WHAT YOU ARE ASKED TO DO = Counting only the lines below that contain the word "valida", what is the total? Give it with no other words.

DATA PROVIDED =
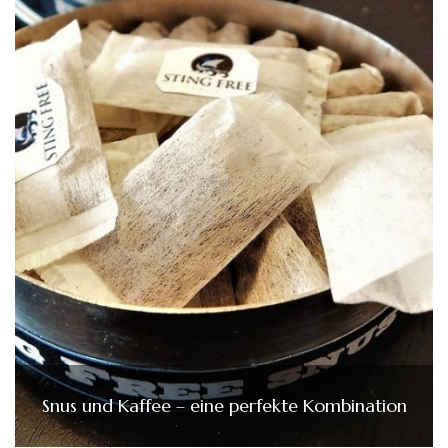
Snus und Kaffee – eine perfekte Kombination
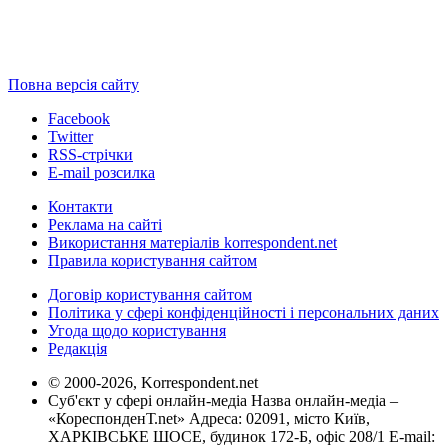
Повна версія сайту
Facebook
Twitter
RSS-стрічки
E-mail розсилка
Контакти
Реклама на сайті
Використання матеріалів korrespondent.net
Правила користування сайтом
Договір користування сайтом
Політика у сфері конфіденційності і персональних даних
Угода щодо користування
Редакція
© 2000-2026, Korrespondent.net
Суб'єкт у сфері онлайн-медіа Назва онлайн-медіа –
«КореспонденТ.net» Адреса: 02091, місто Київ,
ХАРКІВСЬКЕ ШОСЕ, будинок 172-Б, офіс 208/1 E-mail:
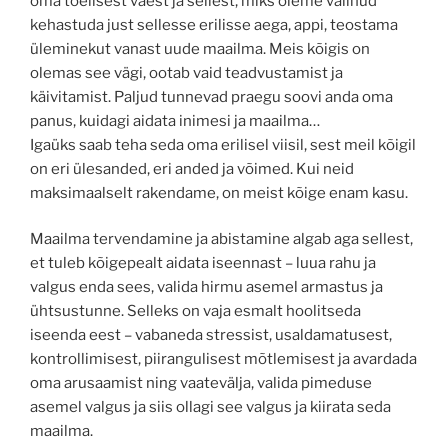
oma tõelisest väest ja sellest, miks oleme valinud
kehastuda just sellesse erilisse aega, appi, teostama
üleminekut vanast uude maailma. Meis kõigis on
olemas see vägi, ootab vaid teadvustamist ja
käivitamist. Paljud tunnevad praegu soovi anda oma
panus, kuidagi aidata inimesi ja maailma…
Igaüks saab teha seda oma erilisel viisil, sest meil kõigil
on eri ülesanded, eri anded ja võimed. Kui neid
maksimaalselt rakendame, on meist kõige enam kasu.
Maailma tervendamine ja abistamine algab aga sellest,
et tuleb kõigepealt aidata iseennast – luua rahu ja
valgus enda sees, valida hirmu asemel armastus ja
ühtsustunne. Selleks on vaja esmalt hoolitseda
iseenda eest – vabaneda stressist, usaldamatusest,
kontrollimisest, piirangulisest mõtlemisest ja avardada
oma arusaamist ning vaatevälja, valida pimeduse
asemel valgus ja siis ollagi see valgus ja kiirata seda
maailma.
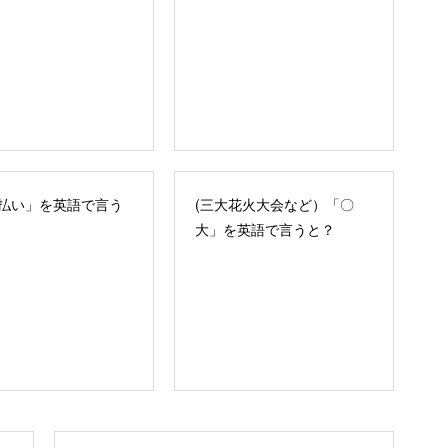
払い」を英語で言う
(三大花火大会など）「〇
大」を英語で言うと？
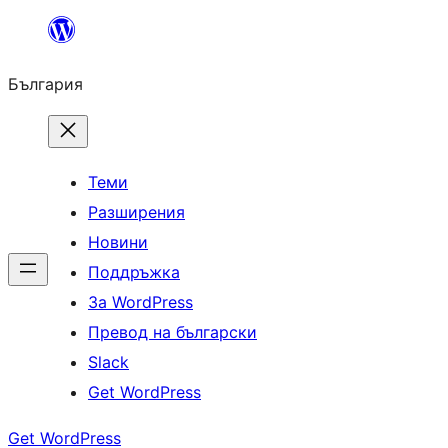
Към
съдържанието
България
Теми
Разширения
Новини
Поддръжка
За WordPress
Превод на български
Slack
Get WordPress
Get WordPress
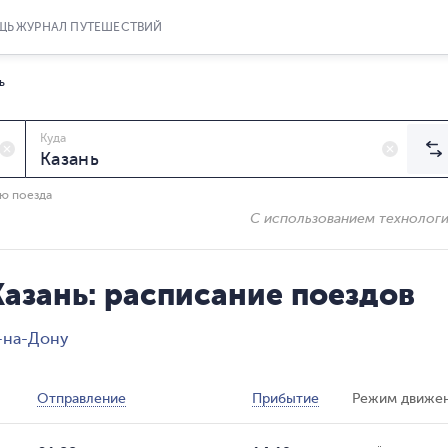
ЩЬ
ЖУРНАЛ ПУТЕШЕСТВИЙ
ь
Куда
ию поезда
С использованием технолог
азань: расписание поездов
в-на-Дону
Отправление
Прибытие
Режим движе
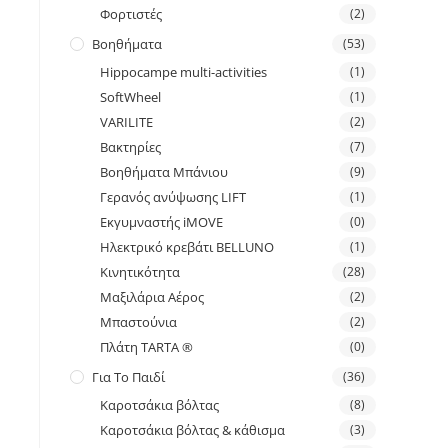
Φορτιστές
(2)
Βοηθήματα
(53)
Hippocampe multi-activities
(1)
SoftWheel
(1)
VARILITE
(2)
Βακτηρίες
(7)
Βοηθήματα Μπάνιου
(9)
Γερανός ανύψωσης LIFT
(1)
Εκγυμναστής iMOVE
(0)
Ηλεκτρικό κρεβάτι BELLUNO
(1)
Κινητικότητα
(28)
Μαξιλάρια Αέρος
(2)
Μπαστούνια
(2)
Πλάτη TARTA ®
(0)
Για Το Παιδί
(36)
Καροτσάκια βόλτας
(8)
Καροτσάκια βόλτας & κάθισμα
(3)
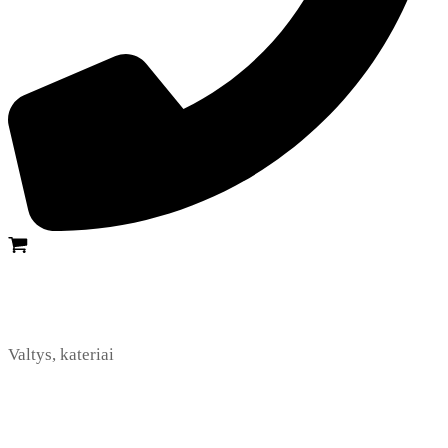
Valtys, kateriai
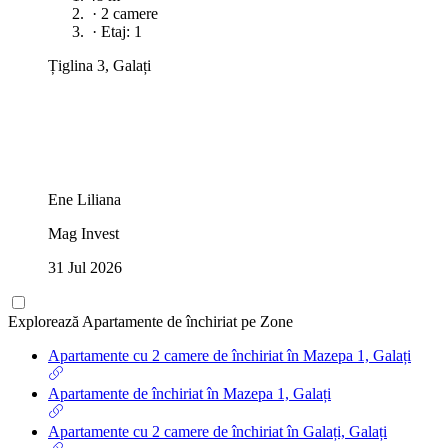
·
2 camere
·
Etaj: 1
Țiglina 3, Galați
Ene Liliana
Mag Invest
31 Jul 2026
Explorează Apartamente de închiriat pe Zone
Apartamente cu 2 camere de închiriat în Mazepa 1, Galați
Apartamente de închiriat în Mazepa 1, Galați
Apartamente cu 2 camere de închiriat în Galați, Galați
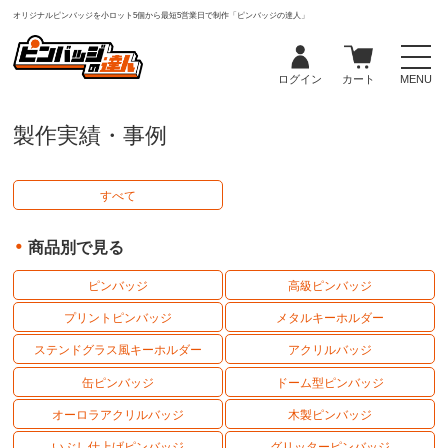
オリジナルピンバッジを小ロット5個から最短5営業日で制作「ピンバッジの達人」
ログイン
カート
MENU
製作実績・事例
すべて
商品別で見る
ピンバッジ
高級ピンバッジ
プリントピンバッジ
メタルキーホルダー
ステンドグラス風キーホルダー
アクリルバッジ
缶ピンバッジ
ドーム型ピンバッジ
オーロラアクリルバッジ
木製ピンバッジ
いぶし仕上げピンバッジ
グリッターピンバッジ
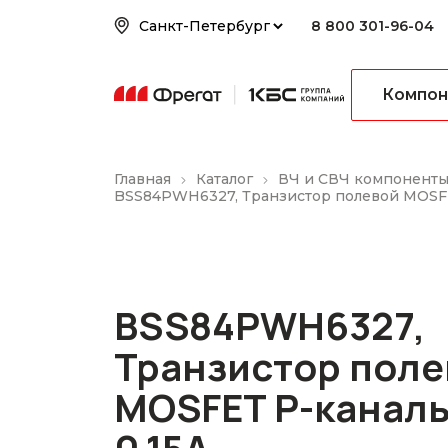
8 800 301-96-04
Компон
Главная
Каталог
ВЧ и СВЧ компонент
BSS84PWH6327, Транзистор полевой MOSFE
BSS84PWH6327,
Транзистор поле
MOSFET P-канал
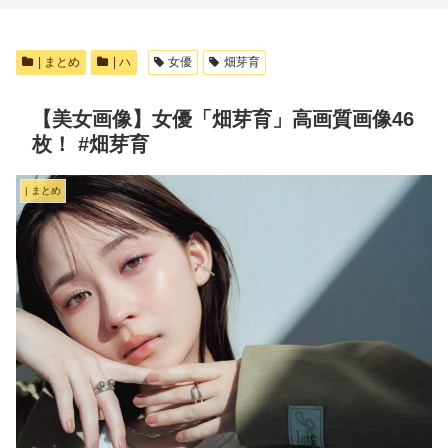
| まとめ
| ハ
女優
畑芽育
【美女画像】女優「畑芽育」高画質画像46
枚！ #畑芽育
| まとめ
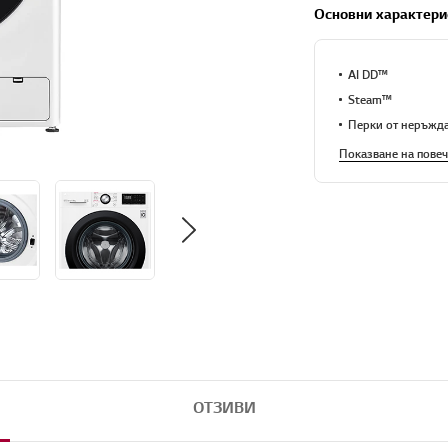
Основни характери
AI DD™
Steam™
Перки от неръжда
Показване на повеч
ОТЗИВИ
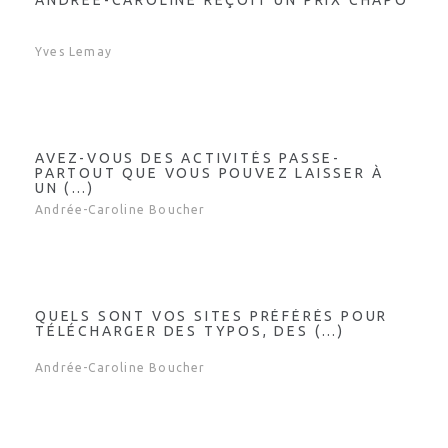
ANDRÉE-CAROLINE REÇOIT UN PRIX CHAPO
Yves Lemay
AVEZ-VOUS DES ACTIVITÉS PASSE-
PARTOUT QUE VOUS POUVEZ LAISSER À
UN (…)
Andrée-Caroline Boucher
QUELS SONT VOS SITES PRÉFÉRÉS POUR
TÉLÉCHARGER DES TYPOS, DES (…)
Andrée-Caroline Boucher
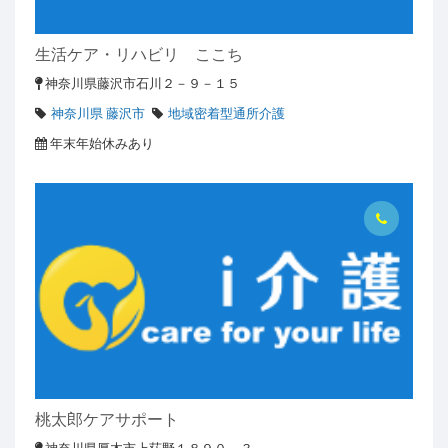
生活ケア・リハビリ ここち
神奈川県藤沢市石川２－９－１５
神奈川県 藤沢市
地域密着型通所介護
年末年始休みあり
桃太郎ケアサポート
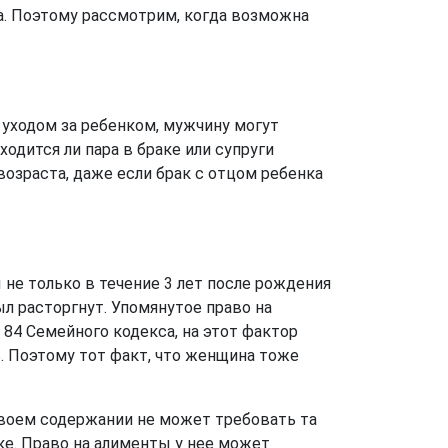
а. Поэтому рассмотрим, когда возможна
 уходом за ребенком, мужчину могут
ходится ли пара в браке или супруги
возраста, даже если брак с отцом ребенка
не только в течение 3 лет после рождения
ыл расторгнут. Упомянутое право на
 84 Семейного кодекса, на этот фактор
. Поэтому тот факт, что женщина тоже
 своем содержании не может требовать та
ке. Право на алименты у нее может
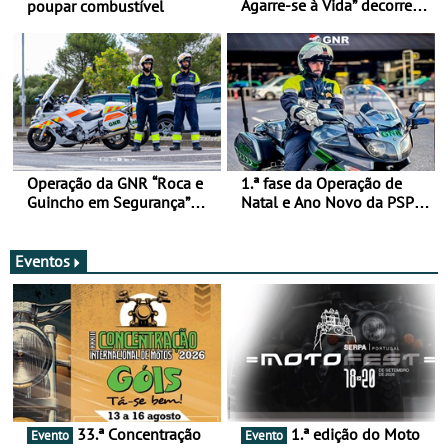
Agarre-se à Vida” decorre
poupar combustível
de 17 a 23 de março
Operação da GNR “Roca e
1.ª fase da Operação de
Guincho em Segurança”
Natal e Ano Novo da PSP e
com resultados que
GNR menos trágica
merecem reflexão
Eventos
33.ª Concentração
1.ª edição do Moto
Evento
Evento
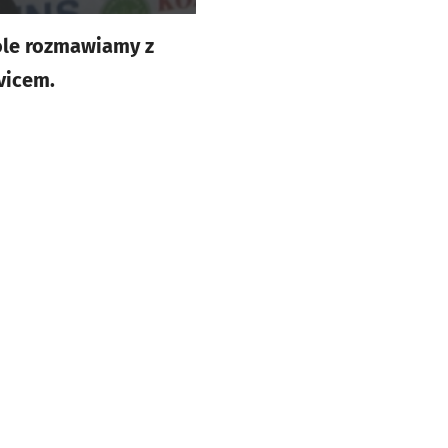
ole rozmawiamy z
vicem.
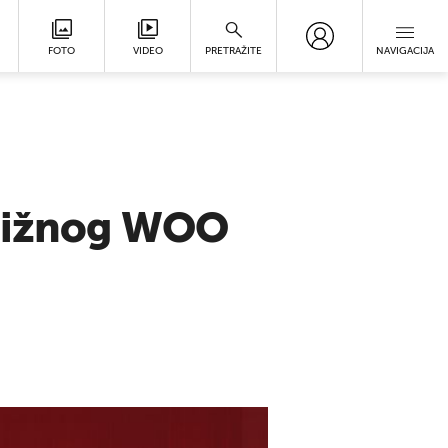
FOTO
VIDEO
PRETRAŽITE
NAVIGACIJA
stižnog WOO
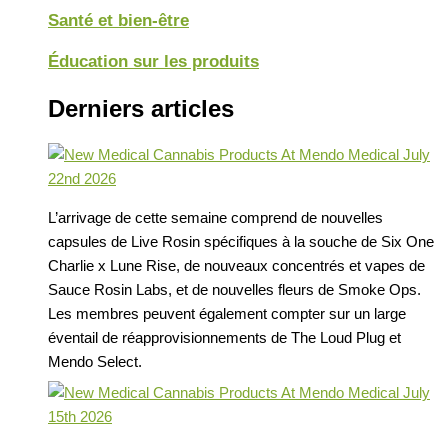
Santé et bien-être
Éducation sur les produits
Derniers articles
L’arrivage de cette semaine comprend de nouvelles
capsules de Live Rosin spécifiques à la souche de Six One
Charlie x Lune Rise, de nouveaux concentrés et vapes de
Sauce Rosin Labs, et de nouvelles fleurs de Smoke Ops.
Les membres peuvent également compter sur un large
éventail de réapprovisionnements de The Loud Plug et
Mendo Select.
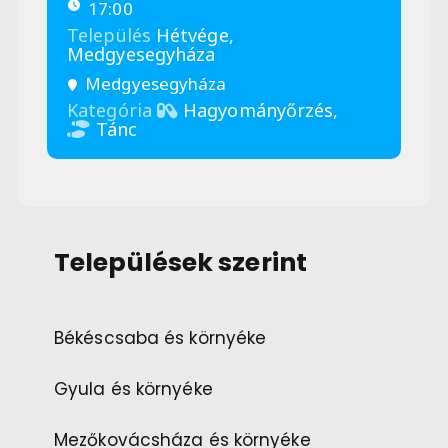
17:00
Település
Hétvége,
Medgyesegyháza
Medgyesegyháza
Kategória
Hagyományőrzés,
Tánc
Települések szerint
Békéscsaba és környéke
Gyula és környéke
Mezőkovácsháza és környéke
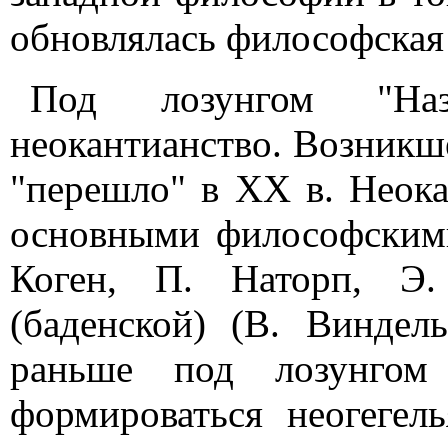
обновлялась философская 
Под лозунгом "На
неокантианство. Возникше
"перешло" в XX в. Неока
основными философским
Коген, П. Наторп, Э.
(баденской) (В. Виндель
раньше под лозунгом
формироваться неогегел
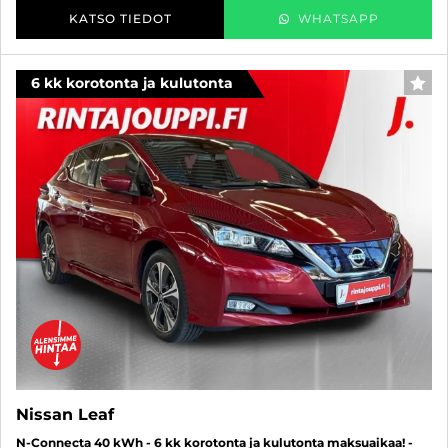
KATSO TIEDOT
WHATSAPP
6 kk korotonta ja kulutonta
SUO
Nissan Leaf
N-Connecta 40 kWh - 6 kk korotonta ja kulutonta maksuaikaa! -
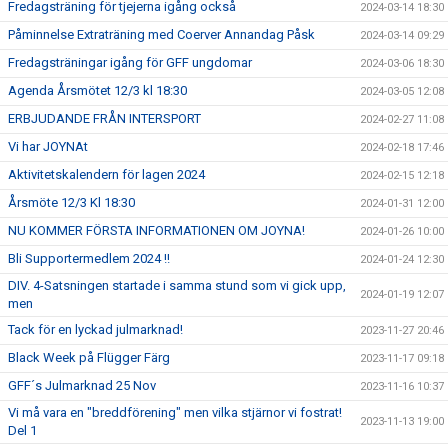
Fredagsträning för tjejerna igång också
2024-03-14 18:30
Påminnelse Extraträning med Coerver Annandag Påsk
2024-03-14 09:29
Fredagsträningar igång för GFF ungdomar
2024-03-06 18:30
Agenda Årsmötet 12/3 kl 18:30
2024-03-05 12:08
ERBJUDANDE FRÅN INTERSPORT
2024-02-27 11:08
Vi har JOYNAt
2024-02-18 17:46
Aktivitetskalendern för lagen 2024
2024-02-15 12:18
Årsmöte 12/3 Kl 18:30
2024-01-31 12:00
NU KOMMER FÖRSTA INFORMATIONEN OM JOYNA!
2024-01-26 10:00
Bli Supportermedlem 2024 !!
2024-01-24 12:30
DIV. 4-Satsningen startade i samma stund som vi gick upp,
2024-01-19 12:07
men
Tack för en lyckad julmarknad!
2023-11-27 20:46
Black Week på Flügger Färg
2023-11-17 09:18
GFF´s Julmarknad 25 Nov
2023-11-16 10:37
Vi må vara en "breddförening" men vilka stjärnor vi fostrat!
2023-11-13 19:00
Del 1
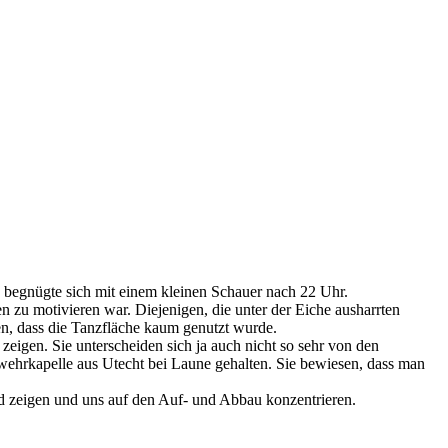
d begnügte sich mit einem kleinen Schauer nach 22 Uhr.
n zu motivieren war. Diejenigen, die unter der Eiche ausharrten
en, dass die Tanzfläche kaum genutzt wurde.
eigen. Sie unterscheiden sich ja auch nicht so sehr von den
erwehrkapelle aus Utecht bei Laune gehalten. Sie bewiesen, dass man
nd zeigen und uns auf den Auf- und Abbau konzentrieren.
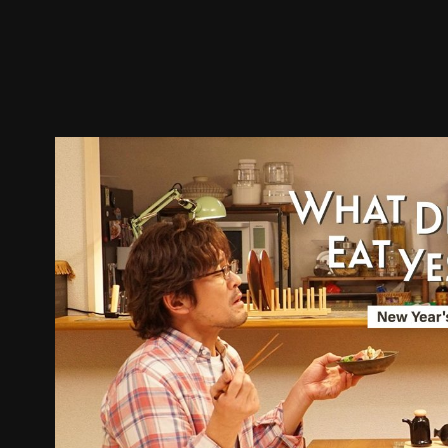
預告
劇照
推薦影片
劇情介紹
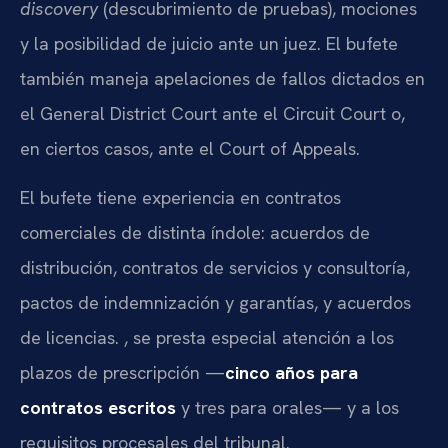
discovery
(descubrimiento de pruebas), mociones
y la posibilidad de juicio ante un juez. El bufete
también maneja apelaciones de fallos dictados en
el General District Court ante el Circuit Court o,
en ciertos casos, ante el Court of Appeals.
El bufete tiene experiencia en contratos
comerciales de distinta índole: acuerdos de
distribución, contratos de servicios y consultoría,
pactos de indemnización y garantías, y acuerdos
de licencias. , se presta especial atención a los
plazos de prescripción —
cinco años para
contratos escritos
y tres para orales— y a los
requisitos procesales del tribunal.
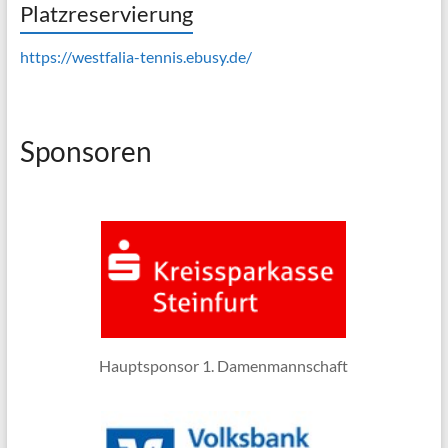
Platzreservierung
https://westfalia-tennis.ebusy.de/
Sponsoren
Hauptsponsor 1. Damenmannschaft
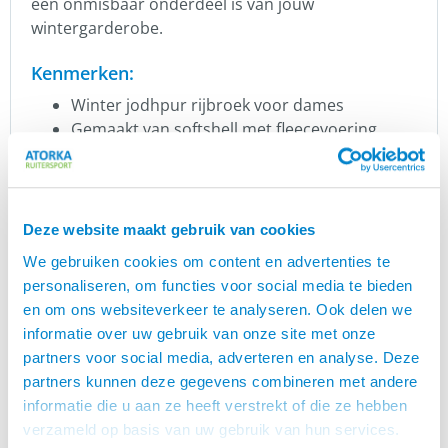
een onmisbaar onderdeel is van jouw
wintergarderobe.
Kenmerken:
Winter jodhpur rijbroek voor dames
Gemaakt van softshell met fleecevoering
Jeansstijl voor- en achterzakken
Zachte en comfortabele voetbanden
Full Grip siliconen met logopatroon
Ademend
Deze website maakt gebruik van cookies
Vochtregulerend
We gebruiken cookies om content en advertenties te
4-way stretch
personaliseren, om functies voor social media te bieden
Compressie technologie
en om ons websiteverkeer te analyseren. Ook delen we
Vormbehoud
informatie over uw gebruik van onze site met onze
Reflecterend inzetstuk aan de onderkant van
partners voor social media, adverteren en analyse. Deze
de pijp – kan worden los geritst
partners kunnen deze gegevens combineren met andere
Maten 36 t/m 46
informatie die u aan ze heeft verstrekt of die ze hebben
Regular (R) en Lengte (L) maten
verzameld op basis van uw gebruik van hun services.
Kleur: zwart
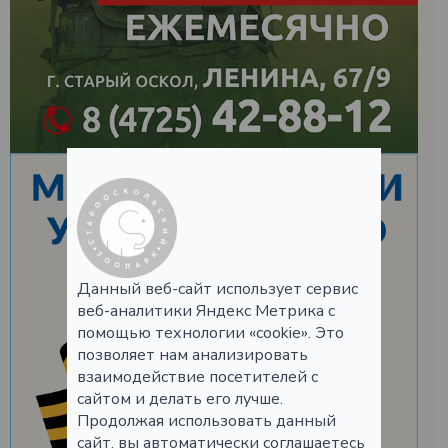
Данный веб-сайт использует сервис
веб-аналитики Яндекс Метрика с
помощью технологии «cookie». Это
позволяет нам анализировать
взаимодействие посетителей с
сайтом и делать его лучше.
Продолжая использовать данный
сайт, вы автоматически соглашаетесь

ANSWER SECTION = 2